■ Required action
Take the data below and filter it for lines containing the word "Adjustments"; show each line found.

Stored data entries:
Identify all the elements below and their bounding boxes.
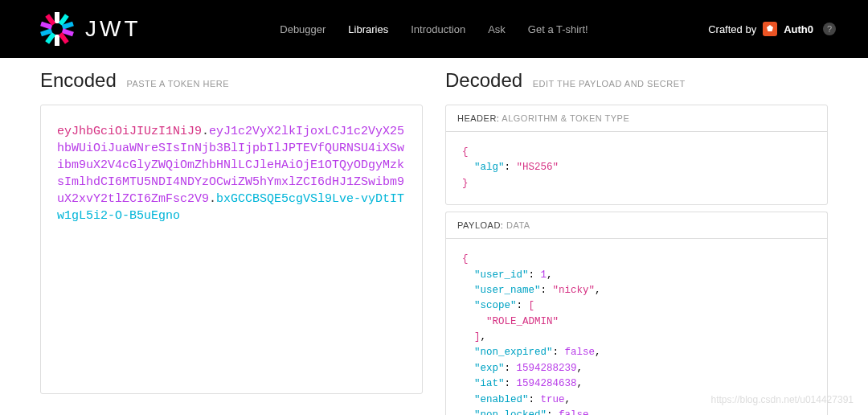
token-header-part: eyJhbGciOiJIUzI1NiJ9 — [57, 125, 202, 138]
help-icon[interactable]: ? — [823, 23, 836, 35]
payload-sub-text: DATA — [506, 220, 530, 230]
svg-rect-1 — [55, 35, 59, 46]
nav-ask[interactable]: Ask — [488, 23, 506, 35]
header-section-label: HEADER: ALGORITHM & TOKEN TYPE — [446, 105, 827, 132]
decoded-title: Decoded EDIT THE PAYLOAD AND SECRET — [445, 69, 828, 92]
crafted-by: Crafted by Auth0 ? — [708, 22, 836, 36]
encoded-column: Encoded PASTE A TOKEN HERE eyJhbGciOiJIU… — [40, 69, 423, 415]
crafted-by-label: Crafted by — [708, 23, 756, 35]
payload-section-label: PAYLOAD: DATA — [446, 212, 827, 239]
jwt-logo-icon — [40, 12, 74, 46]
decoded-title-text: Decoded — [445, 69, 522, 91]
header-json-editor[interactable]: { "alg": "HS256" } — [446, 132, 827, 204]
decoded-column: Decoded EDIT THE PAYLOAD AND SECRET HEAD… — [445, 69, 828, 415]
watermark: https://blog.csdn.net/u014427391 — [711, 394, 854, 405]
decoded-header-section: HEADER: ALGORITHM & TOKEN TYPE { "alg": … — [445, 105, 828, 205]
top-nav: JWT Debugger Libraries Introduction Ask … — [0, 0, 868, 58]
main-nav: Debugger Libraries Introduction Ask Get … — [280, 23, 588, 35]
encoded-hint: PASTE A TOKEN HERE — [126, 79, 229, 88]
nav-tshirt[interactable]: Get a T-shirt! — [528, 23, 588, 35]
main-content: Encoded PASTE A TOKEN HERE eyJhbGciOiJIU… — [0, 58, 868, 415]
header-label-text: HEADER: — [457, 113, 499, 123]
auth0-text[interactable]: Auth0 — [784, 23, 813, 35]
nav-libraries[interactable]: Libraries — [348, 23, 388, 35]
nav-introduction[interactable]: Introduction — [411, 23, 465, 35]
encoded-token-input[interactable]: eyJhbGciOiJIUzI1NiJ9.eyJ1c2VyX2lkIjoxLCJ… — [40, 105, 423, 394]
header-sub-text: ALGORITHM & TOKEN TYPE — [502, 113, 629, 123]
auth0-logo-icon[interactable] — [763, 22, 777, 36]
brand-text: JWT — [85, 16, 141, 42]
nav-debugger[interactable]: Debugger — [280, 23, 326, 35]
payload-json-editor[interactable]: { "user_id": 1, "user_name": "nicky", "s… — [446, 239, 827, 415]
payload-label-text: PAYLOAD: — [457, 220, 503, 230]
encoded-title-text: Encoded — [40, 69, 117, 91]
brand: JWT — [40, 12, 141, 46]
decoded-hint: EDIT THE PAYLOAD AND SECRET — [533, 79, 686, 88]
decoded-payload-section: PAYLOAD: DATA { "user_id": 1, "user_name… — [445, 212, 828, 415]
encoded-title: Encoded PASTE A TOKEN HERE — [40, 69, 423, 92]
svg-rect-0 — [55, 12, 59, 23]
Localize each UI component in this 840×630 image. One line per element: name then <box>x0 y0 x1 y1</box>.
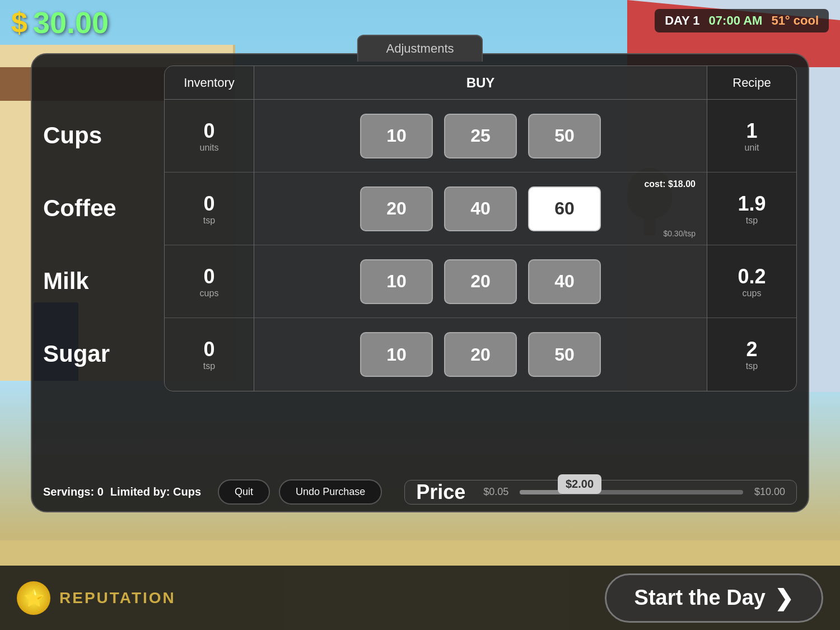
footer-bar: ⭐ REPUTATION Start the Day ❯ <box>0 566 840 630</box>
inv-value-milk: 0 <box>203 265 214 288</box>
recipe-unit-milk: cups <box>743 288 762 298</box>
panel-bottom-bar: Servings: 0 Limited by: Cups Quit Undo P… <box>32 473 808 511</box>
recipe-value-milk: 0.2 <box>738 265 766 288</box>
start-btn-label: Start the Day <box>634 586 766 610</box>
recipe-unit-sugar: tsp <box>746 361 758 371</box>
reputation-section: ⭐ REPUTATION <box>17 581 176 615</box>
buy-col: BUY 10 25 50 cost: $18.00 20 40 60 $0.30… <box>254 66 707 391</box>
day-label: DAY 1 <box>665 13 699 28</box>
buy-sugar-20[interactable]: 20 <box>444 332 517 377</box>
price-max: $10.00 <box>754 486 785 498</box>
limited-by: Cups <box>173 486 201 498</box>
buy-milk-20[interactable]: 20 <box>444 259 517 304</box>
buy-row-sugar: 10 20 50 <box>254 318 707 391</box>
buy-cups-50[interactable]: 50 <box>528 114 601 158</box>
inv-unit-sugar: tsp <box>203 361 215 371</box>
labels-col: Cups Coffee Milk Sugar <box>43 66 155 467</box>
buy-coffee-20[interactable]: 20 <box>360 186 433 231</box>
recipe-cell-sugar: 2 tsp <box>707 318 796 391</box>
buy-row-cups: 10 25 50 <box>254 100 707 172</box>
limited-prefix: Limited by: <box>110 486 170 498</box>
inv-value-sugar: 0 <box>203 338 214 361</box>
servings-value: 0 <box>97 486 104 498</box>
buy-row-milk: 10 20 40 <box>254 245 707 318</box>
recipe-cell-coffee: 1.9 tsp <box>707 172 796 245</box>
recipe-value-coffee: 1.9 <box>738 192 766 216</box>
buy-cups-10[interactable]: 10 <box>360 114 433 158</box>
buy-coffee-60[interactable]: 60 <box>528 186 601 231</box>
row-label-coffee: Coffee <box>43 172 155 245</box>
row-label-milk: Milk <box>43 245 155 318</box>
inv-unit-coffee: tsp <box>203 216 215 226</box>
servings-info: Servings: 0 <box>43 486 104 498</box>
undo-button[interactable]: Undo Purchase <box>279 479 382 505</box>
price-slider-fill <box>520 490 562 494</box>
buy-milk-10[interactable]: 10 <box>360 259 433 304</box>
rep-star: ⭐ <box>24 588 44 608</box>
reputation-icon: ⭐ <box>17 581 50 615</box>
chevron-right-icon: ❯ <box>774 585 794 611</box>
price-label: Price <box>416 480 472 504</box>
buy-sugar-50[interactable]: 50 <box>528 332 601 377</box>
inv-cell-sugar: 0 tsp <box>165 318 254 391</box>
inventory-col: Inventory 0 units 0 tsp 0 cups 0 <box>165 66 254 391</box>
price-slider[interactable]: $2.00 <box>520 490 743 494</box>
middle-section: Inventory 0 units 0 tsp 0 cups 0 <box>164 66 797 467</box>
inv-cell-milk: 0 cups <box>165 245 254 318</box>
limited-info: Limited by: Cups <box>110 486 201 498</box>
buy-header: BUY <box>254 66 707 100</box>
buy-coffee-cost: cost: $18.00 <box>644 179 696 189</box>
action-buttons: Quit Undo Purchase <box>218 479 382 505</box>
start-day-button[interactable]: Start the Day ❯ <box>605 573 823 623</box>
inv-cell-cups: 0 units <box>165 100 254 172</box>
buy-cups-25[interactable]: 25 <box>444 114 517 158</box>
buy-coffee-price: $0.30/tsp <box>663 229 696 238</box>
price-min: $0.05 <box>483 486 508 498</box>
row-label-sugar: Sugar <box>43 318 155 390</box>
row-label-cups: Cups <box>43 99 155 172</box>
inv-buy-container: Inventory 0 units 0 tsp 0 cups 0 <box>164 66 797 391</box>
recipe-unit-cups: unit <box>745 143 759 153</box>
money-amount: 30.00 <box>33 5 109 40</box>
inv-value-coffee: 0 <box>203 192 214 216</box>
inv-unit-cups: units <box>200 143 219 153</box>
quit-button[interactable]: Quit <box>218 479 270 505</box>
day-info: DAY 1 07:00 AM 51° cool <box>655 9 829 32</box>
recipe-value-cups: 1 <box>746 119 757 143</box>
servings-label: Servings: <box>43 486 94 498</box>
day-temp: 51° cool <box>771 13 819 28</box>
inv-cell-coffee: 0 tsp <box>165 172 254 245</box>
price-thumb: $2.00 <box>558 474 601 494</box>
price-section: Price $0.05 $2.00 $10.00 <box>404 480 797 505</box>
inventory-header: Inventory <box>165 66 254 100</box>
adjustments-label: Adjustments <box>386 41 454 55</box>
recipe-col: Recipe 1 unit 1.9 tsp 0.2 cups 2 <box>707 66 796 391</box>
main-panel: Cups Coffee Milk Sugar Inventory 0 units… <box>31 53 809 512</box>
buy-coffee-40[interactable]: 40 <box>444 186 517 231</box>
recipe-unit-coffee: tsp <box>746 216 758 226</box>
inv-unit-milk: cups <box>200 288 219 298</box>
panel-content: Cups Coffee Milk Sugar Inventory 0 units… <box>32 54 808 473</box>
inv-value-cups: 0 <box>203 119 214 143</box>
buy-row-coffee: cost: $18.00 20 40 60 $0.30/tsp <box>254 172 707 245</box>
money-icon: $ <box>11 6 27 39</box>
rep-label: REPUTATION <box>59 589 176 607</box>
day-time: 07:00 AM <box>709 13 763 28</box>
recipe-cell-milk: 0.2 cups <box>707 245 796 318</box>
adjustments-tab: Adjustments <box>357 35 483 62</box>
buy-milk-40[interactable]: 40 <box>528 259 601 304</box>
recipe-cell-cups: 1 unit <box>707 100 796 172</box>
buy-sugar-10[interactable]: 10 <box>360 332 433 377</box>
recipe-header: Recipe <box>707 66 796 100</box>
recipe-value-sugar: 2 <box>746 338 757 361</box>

■ Expected output
adjustments-label: Adjustments <box>386 41 454 55</box>
adjustments-tab: Adjustments <box>357 35 483 62</box>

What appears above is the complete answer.